Heinz Schütz
Tinguelys tönendes Schrottkabinett
Kunsthalle der Hypokulturstiftung, München 27.9.1985-6.1.1986
»Nicht also kürren und schorren die Ratzen, nicht also schreien und gmauzen die Katzen, nicht also pfeifen und zischen die Schlangen, nicht also rauschen und prasseln die Flammen, nicht also Schleppern und kleppern die Ratschen, nicht also plurren und schnurren die Prätschen« wie ein – um ein Gedicht des Barockpredigers Abraham a Sancta Clara abzuwandeln – Saal voll, in Bewegung gesetzter Tinguely-Maschinen.
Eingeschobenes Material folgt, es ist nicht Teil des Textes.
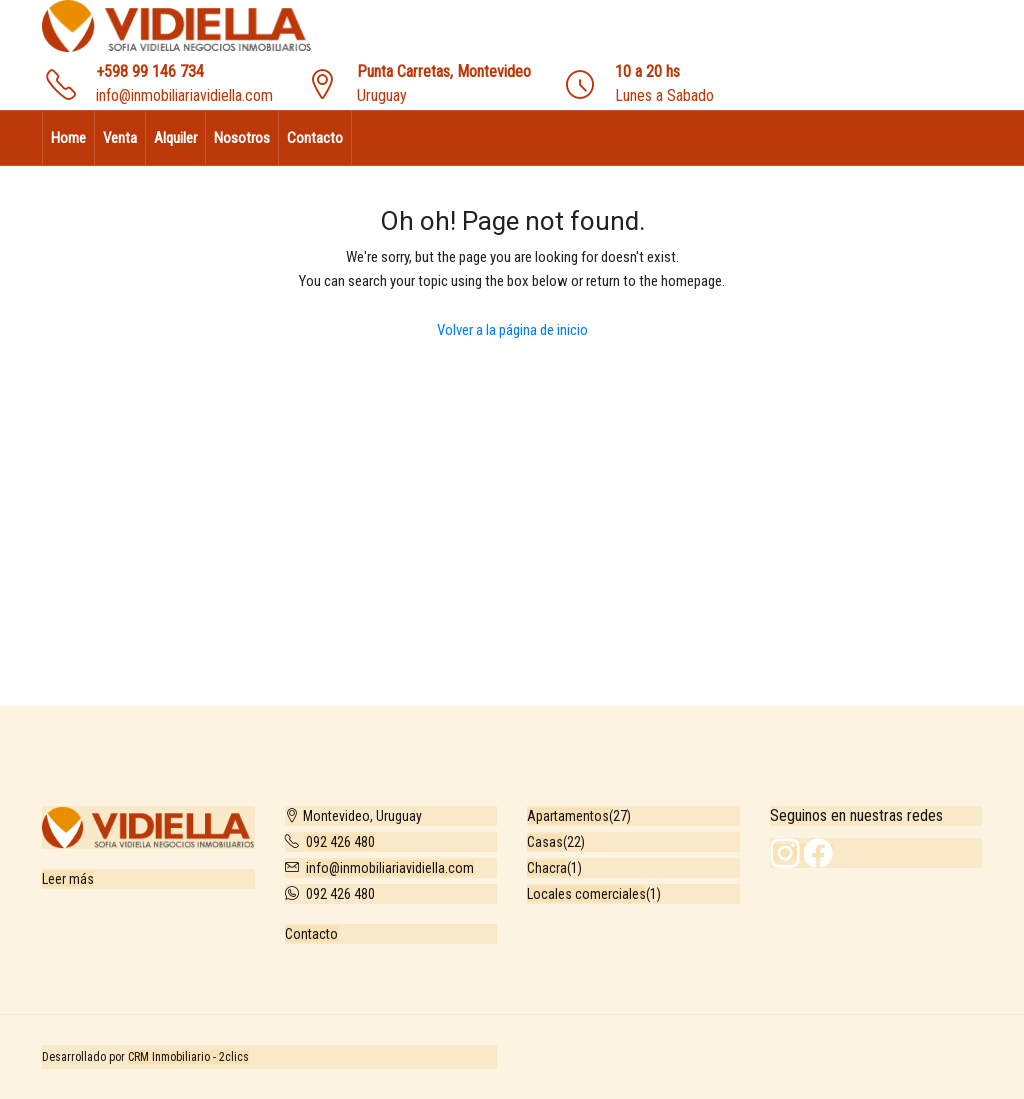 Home (68, 138)
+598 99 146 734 (150, 71)
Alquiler (175, 138)
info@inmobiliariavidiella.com (184, 95)
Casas (545, 842)
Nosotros (242, 138)
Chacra (547, 868)
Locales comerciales (586, 894)
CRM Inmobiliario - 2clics (188, 1057)
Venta (120, 138)
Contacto (315, 138)
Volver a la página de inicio (512, 330)
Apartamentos (568, 816)
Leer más (68, 879)
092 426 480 (340, 842) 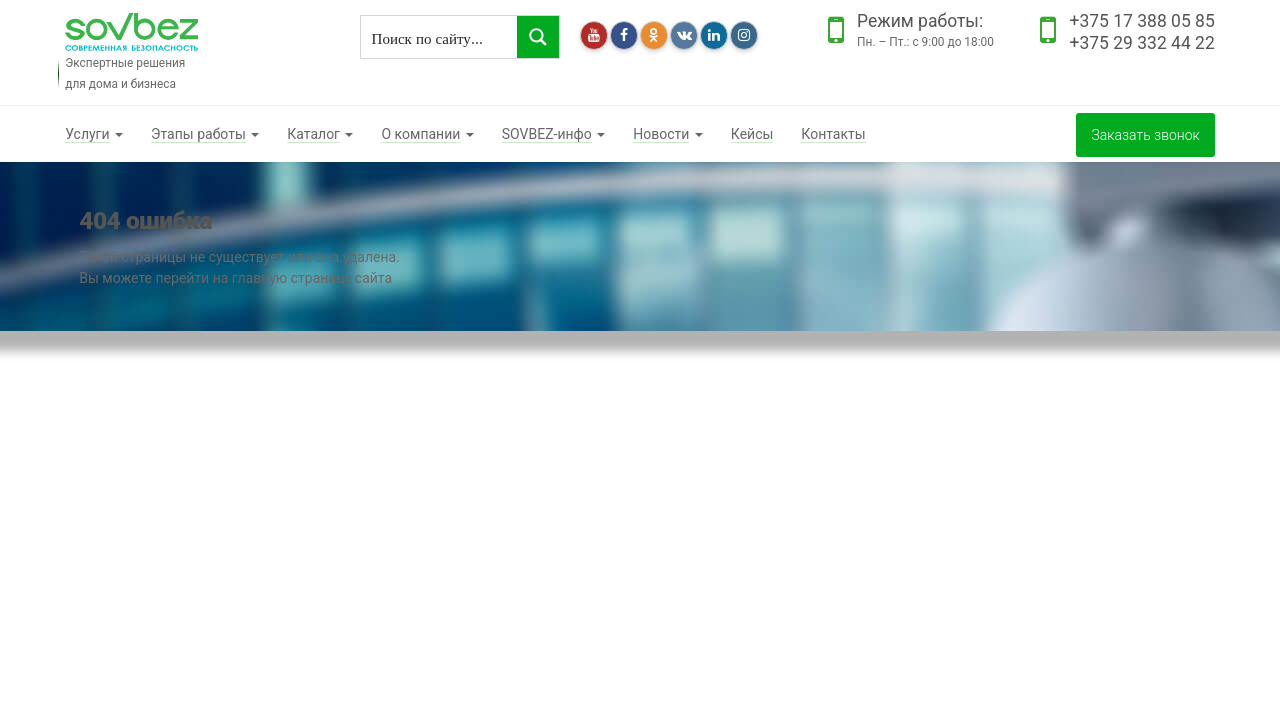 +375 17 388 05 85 (1141, 21)
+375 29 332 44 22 (1141, 43)
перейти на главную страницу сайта (274, 278)
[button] (94, 134)
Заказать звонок (1145, 135)
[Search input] (440, 37)
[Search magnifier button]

Das Maschinengetöse dringt bis vor die Türe der Hypo-Kunsthalle und kontrastiert dem häufig als elegant apostrophierten Theatinerboulevard. Nicht feierliche Erhebung, nicht ehrfürchtiges, von Meisterwerken gebotenes Schweigen, sondern Geräuschchaos empfängt den Ausstellungsbesucher, nicht edle Materialien und ewige Werte, sondern Schrott und Bewegung. Erinnerungen an die Faszination mechanistischer Bewegung stellen sich ein und lassen an die »Westernsaloon« genannten Schießbuden der Jahrmärkte denken, wo jeder Treffer eine Apparatur in Gang bringt. Ähnlich hier an Tinguelys »Maschinenbar«: Auf Knopfdruck hebt sich ein Hammer und schlägt der Gummimaus auf den Kopf, auf Knopfdruck setzt sich ein umgestülpter Kochtopfdeckel in Bewegung und versetzt ein Stehaufmännchen in Schwingungen. Am Eingang postierte Tinguely »Fatamorgana (Meta-Harmonie Nr. 4)«, eine über zwölf Meter lange farbige Schrottapparatur, eine jener Tinguely-Maschinen, bei der die Mechanik der Maschine Selbstzweck ist und das Getriebe um seiner selbst willen in Gang gehalten wird. Im freien Spiel der Maschine im Bekenntnis zum Un-Sinn steht sie einer zweckrationalen Welt entgegen, zumal jener auf Exaktheit, Seriosität und Berechnung bedachten, an der der Veranstalter als Bank (zwangsläufig) teilhat.
Und doch wäre es falsch, den kritischen Impetus der Tinguely-Maschinen überzubetonen, kennzeichnet sie…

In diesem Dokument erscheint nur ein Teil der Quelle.